What is the difference between a great programmer and a great programmer?

What is the difference between a great programmer and a great programmer? This question comes from Quora. This article summarizes two popular responses. 
Russel Simmons (Former CTO & Co-founder of Yelp) 2.5k likes My answer to this question is not universal, but I do notice some remarkable qualities in some great programmers.  



  • Able to strike a balance between perfectionism and pragmatism - great programmers are able to make both skilled, fast but ill-formed solutions and simple, elegant, and robust solutions to problems, and they can choose wisely solution to the given problem. Some lesser programmers seem to lack the ultimate pursuit of the necessary details. Others are stuck in perfectionist mode.
  • Willingness to debug and bugfix - mediocre programmers are often disgusted and terrified of debugging, even in their own code. Great programmers dive in and dig deep with Churchill tenacity. If the bug turns out to be outside of their own code, they probably won't be happy about it either, but they will definitely find it.
  • Benign skepticism - A good programmer will call it quits after coming up with a solution that seems to work. But a great programmer doesn't trust their own code until they've done extensive testing. This is also common in data analysis and system administration.

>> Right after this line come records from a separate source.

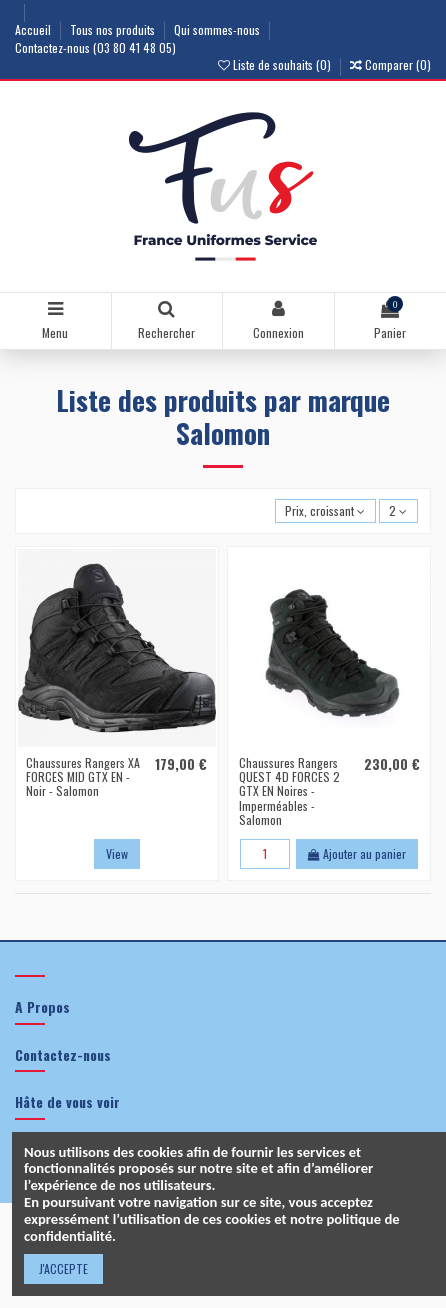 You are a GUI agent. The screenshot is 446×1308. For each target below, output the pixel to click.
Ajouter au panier (357, 853)
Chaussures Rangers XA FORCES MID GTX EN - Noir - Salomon (83, 777)
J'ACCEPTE (63, 1268)
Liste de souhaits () (276, 64)
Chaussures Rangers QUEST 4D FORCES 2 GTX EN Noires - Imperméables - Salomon (289, 791)
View (117, 853)
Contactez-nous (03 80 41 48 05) (95, 47)
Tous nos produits (114, 29)
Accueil (34, 29)
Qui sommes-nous (218, 29) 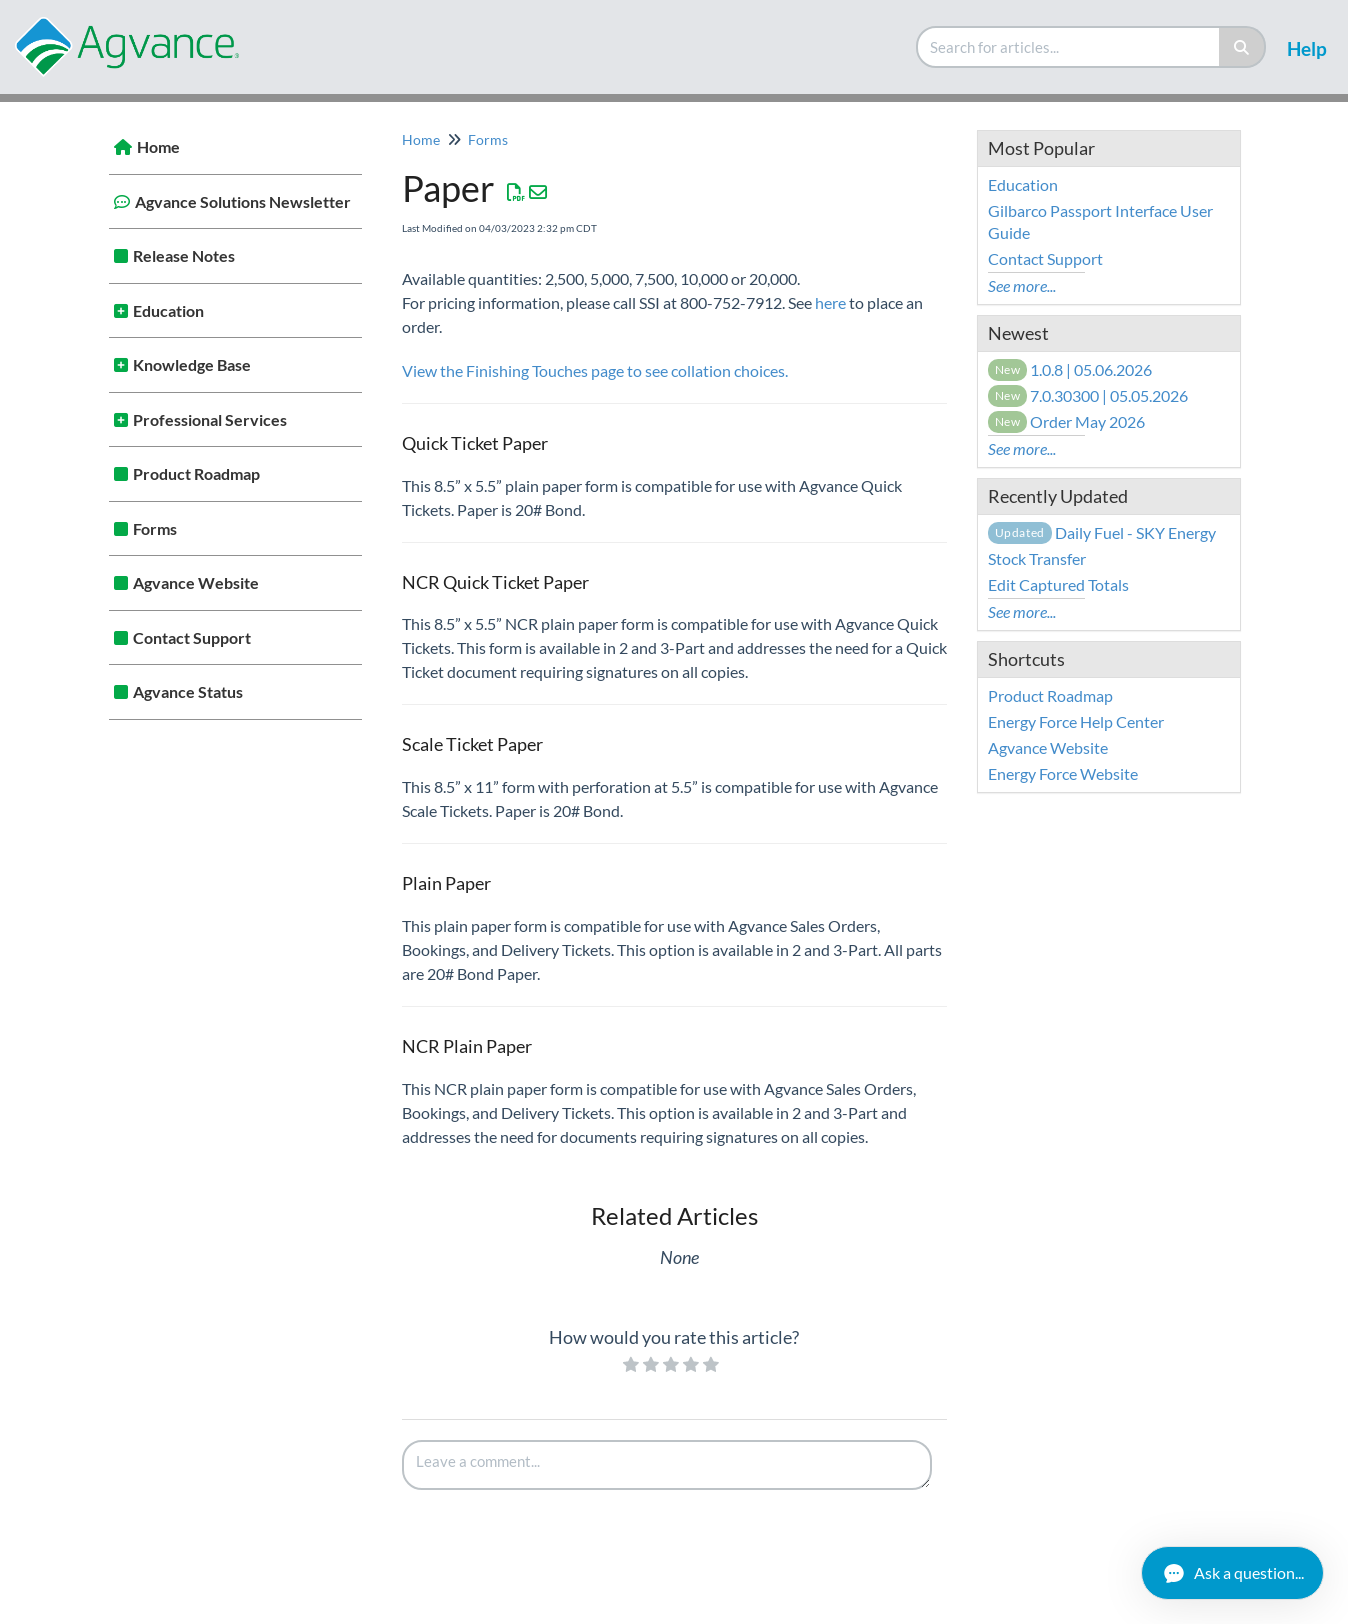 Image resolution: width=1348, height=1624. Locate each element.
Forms (155, 528)
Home (158, 146)
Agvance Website (196, 582)
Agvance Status (188, 691)
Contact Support (192, 637)
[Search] (1242, 47)
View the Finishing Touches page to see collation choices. (595, 370)
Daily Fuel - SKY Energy (1102, 532)
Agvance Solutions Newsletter (243, 201)
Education (168, 310)
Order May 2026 (1067, 421)
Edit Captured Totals (1058, 584)
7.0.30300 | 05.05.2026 (1088, 395)
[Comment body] (667, 1465)
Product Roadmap (196, 473)
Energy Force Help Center (1076, 721)
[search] (1069, 47)
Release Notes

The average programmer might see a seemingly innocuous inconsistency without caring. If a great programmer sees the same thing, he suspects it might be the trigger for a bigger problem, and digs into it. Great programmers always tend to do more.


Davin Lafon , 1.4 k likes 1. Good programmers write code they have to write, and great programmers write code they don't need to write. 2. In terms of lines of code, being a great programmer doesn't mean how fast they can write a codebase, but how quickly they can shrink their code without sacrificing functionality and performance. 3. If you start arguing with them about "what's the best programming language", will they smile or look bored and change the subject? Or do they start chattering to you? If it's the last one, then he's not a great engineer. 4. It has nothing to do with code or language. It also has nothing to do with "obsessed", "knack", "talent" or any other pretend term. Quite simply - do they understand software engineering beyond the level of code? Do they understand software engineering at the architectural level? Or are they capable of foresight? Can they transition smoothly between mathematical abstraction of the problem and software engineering? Can they work with shareholders and understand their needs for the system? Or do they develop the system they want to write and then think that's the system you really should want? Someone can be a great hacker or programmer, but that doesn't mean he is a great software engineer. I'm not saying this for value - a great programmer is a great programmer...but you can't ask a genius welder to design a bridge after all. 5. Can they "find a bug" when everyone else in the house is obsessed with a solution or something new, and more importantly, can they explain this important bug to the people in the house in a way they can understand . 6. Can you listen? If you can't, you're not a great software engineer.